The National Book Critics Circle has begun a monthly “Best Recommended List.” As a member, I was invited — nay, encouraged and reminded — to send in my vote for my “most recommended” 2007 book. Because inertia is a fundamental principle and it’s so damn hard for me to pick a “best” this or that, I didn’t get it done.
Certainly, the idea behind the list is a worthy one. The list would provide an alternative to traditional bestseller lists, such as the NYT or USA Today, an alternative focusing on content as opposed to sales. Well, the first list was announced Wednesday morning. For some reason, I’m not surprised that I’ve read NONE of the books that made the top 5 list in fiction and nonfiction. Not only that, not a single one is in my TBR stacks. I find slim consolation in the fact one nonfiction book I read (Jeff’ Toobin’s The Nine ) made the NYT ’s top 10 list for the year (although I note I’ve read only two books, both nonfiction, of the 30 on its latest hardback bestseller lists).
Still, I need not have worried that my failure to vote cost a nonfiction work an NBCC top 5 listing. You get out of the top 10 vote getters in nonfiction before you get to a book I’ve read ( Musicophilia by Oliver Sacks, for which I’ve already written a brief review that will be posted in the immediate future). There’s no others among the top 25 vote getters.
I do somewhat better in fiction , as Ian McEwan’s On Chesil Beach evidently finished sixth. I don’t know, though, that it would have gotten the one vote I’m allowed in that category. Then I fall to number 25, Mohsin Hamid’s The Reluctant Fundamentalist , before there’s another I’ve read and I know it wouldn’t have gotten my vote. Interestingly, Tolstoy’s War and Peace (presumably the new full-length translation ) is in the top 25. I’ve been toying with the idea of picking it up with a 25 percent off coupon I have for the local chain bookstore in addition to its already discounted price. I just don’t know if I can handle a book that clocks in at well over 1,000 pages.

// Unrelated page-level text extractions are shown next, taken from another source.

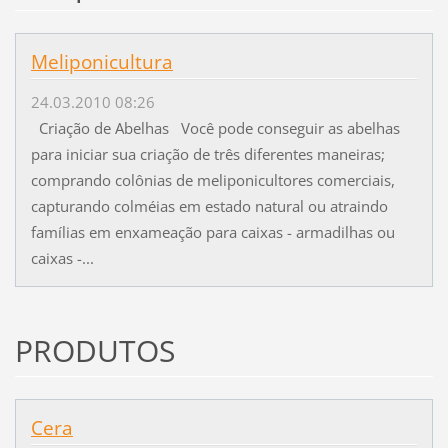
Meliponicultura
24.03.2010 08:26
Criação de Abelhas Você pode conseguir as abelhas
para iniciar sua criação de três diferentes maneiras;
comprando colônias de meliponicultores comerciais,
capturando colméias em estado natural ou atraindo
famílias em enxameação para caixas - armadilhas ou
caixas -...
PRODUTOS
Cera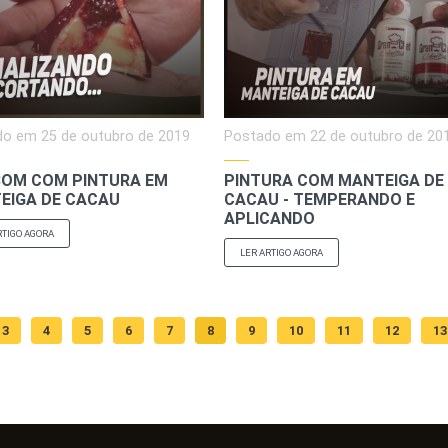
do em
25 de outubro de 2019
Postado em
22 de outubro de 20
OM COM PINTURA EM
PINTURA COM MANTEIGA DE
EIGA DE CACAU
CACAU - TEMPERANDO E
APLICANDO
RTIGO AGORA
LER ARTIGO AGORA
3
4
5
6
7
8
9
10
11
12
13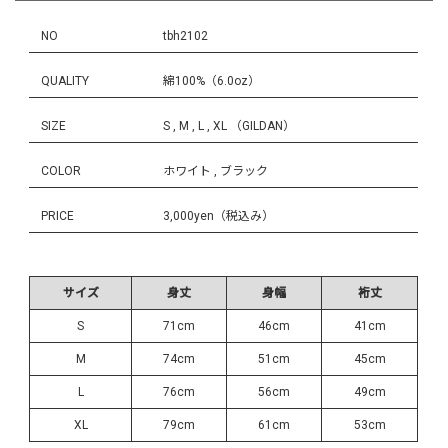
NO
tbh2102
QUALITY
綿100%（6.0oz）
SIZE
S , M , L , XL （GILDAN）
COLOR
ホワイト , ブラック
PRICE
3,000yen（税込み）
サイズ
身丈
身幅
裄丈
S
71cm
46cm
41cm
M
74cm
51cm
45cm
L
76cm
56cm
49cm
XL
79cm
61cm
53cm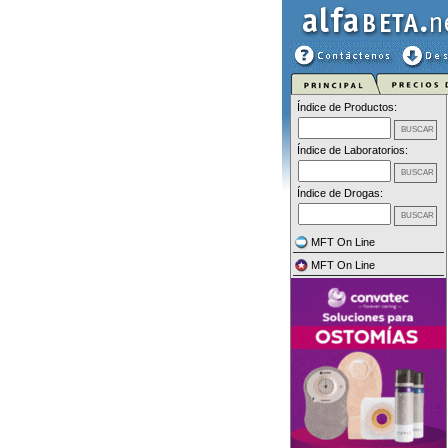
Índice de Productos:
Índice de Laboratorios:
Índice de Drogas:
MFT On Line
MFT On Line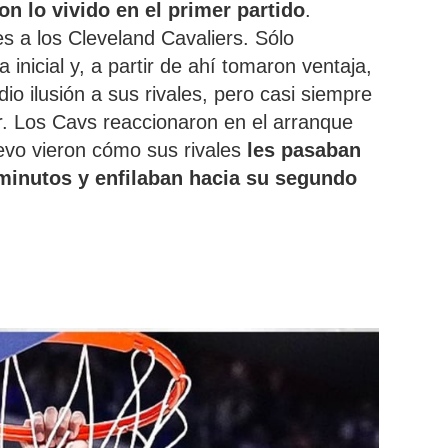
on lo vivido en el primer partido
.
s a los Cleveland Cavaliers. Sólo
 inicial y, a partir de ahí tomaron ventaja,
io ilusión a sus rivales, pero casi siempre
r. Los Cavs reaccionaron en el arranque
uevo vieron cómo sus rivales
les pasaban
minutos y enfilaban hacia su segundo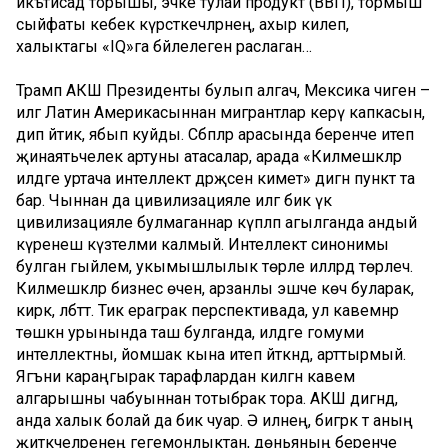
икътисад торышы, эчке тулай продукт (ВВП), тормыш
сыйфаты кебек күрсәткечләрнең, ахыр килеп,
халыктагы «IQ»га бәйлелеген раслаган…
Трамп АКШ Президенты булып алгач, Мексика чиген –
илгә Латин Америкасыннан мигрантлар керү капкасын,
дип әйтик, ябып куйды. Сәбәпләр арасында беренче итеп
җинаятьчелек артуны атасалар, арада «Килмешәкләр
илдәге уртача интеллект дәрәҗәсен киметә» дигән пункт та
бар. Чыннан да цивилизацияле илгә бик үк
цивилизацияле булмаганнар күпләп агылганда андый
күренеш күзәтелми калмый. Интеллект синонимы
булган гыйлем, укымышлылык төрле илләрдә төрлечә.
Килмешәкләр бизнес өчен, арзанлы эшче көч буларак,
кирәк, әлбәттә. Тик ераграк перспективада, ул кавемнәр
төшкән урынында таш булганда, илдәге гомуми
интеллектны, йомшак кына итеп әйткәндә, арттырмый.
Ягъни караңгырак тарафлардан килгән кавем
алгарышны чабуыннан тотыбрак тора. АКШ дигәндә,
анда халык болай да бик чуар. Ә илнең, бигрәк тә аның
җитәкчеләренең гегемонлыктан, дөньяның беренче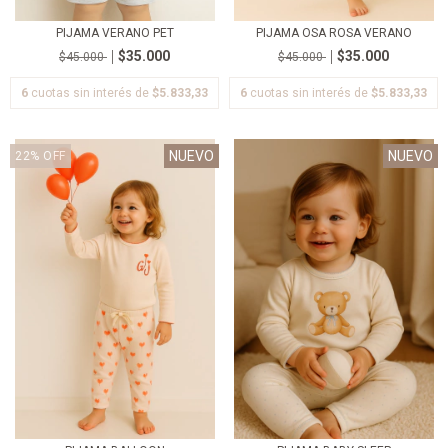
PIJAMA VERANO PET
PIJAMA OSA ROSA VERANO
$35.000
$35.000
$45.000
$45.000
6
cuotas sin interés de
$5.833,33
6
cuotas sin interés de
$5.833,33
NUEVO
NUEVO
22
%
OFF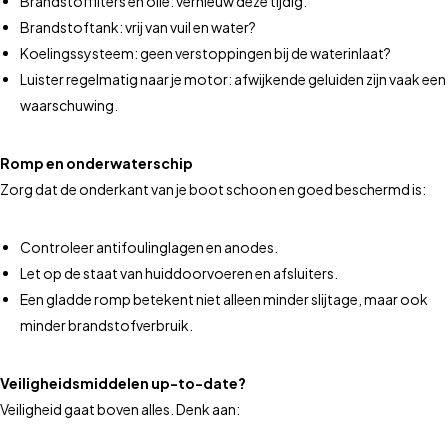
Brandstoffilters en olie: vernieuw deze tijdig.
Brandstoftank: vrij van vuil en water?
Koelingssysteem: geen verstoppingen bij de waterinlaat?
Luister regelmatig naar je motor: afwijkende geluiden zijn vaak een
waarschuwing.
Romp en onderwaterschip
Zorg dat de onderkant van je boot schoon en goed beschermd is:
Controleer antifoulinglagen en anodes.
Let op de staat van huiddoorvoeren en afsluiters.
Een gladde romp betekent niet alleen minder slijtage, maar ook
minder brandstofverbruik.
Veiligheidsmiddelen up-to-date?
Veiligheid gaat boven alles. Denk aan: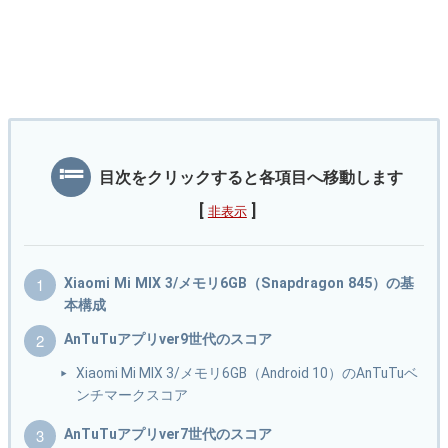
目次をクリックすると各項目へ移動します
[
]
非表示
Xiaomi Mi MIX 3/メモリ6GB（Snapdragon 845）の基
本構成
AnTuTuアプリver9世代のスコア
Xiaomi Mi MIX 3/メモリ6GB（Android 10）のAnTuTuベ
ンチマークスコア
AnTuTuアプリver7世代のスコア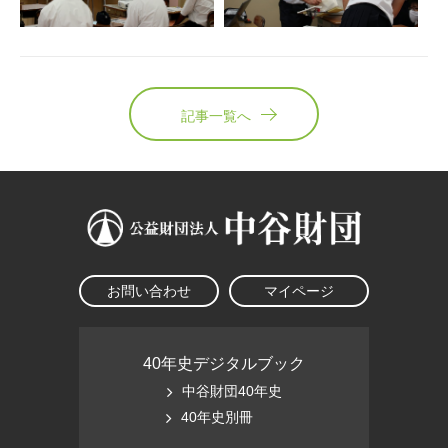
記事一覧へ
お問い合わせ
マイページ
40年史デジタルブック
中谷財団40年史
40年史別冊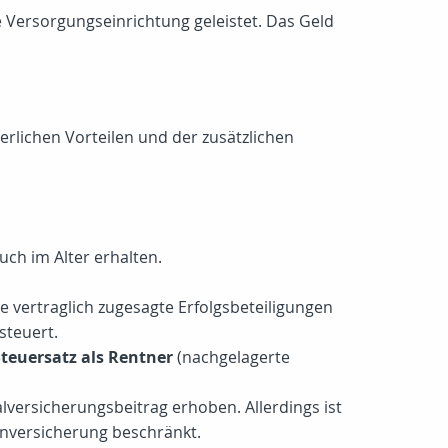
ne Versorgungseinrichtung geleistet. Das Geld
erlichen Vorteilen und der zusätzlichen
ch im Alter erhalten.
 vertraglich zugesagte Erfolgsbeteiligungen
steuert.
Steuersatz als Rentner
(nachgelagerte
lversicherungsbeitrag erhoben. Allerdings ist
enversicherung beschränkt.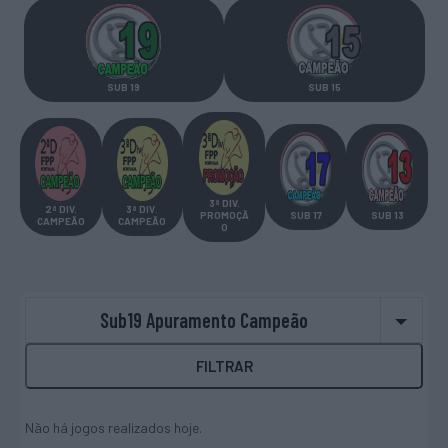
SUB 19
SUB 15
3ª DIV.
2ª DIV
.
3ª DIV
.
PROMOÇÃ
SUB 17
SUB 13
CAMPEÃO
CAMPEÃO
O
Sub19 Apuramento Campeão
FILTRAR
Não há jogos realizados hoje.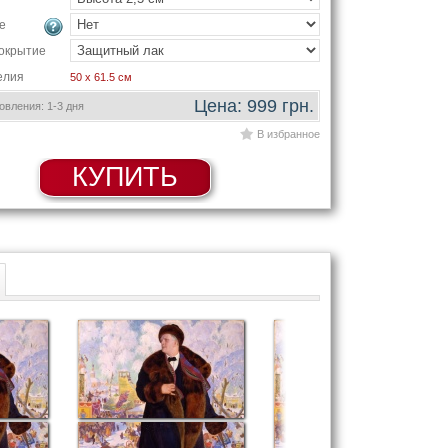
е
окрытие
елия
50 x 61.5 см
Цена: 999 грн.
вления: 1-3 дня
В избранное
КУПИТЬ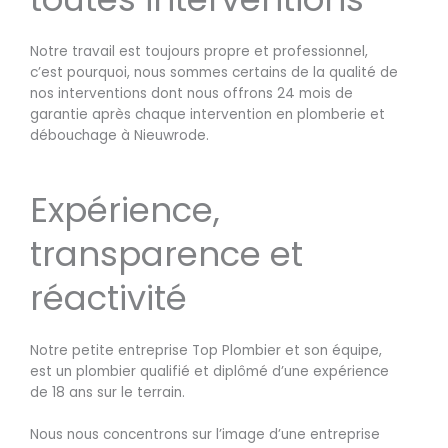
Notre travail est toujours propre et professionnel,
c’est pourquoi, nous sommes certains de la qualité de
nos interventions dont nous offrons 24 mois de
garantie après chaque intervention en plomberie et
débouchage à Nieuwrode.
Expérience,
transparence et
réactivité
Notre petite entreprise Top Plombier et son équipe,
est un plombier qualifié et diplômé d’une expérience
de 18 ans sur le terrain.
Nous nous concentrons sur l’image d’une entreprise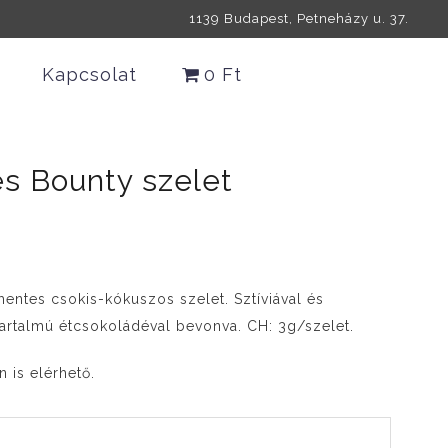
1139 Budapest, Petneházy u. 37.
Kapcsolat
0 Ft
 Bounty szelet
ásmentes csokis-kókuszos szelet. Sztíviával és
ol tartalmú étcsokoládéval bevonva. CH: 3g/szelet.
n is elérhető.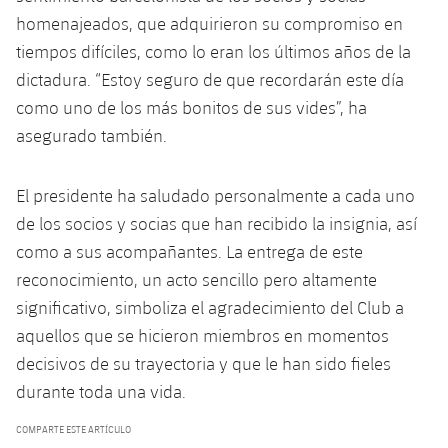
plusicon
más
Servicios Médicos
Acreditaciones
Fotos
homenajeados, que adquirieron su compromiso en
Fotos
Infantil A
Entradas
SUB8 B
Calendario
Campus Verano
Actualidad
tiempos difíciles, como lo eran los últimos años de la
Accesibilidad
Historia
Instalaciones
dictadura. “Estoy seguro de que recordarán este día
Infantil B
Resultados
Resultados
Juvenil
como uno de los más bonitos de sus vides”, ha
PLUSICON
MÁS
Palmarés
asegurado también.
Clasificaciones
Jugadores
Cadete
Primer equipo
plusicon
más
Jugadors
Clasificaciones
El presidente ha saludado personalmente a cada uno
Infantil
Actualidad
Barça Atlètic
plusicon
más
de los socios y socias que han recibido la insignia, así
Fotos
Alevín
como a sus acompañantes. La entrega de este
Calendario
Actualidad
Base
plusicon
más
reconocimiento, un acto sencillo pero altamente
Palmarés
significativo, simboliza el agradecimiento del Club a
Entradas
Calendario
Campus Verano
Actualidad
aquellos que se hicieron miembros en momentos
Historia
Resultados
decisivos de su trayectoria y que le han sido fieles
Resultados
Barça C
PLUSICON
MÁS
durante toda una vida.
Clasificaciones
Jugadores
Junior
Información general
COMPARTE ESTE ARTÍCULO
plusicon
más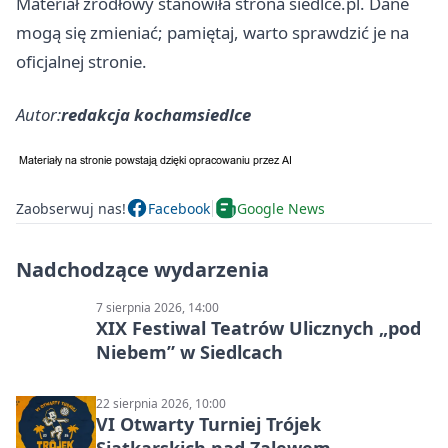
Materiał źródłowy stanowiła strona siedlce.pl. Dane
mogą się zmieniać; pamiętaj, warto sprawdzić je na
oficjalnej stronie.
Autor:
redakcja kochamsiedlce
Zaobserwuj nas!
Facebook
Google News
Nadchodzące wydarzenia
7 sierpnia 2026, 14:00
XIX Festiwal Teatrów Ulicznych „pod
Niebem” w Siedlcach
22 sierpnia 2026, 10:00
VI Otwarty Turniej Trójek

When all is said and done, I’ll probably make an effort to get my votes in for next month’s best recommended list. After all, it’s not like I’m reading pulp novels or self-help books. Who knows, maybe one of these days a book even an illiterati like me reads might make the list.
Books are all the dreams we would most like to have, and like dreams they have the power to change consciousness.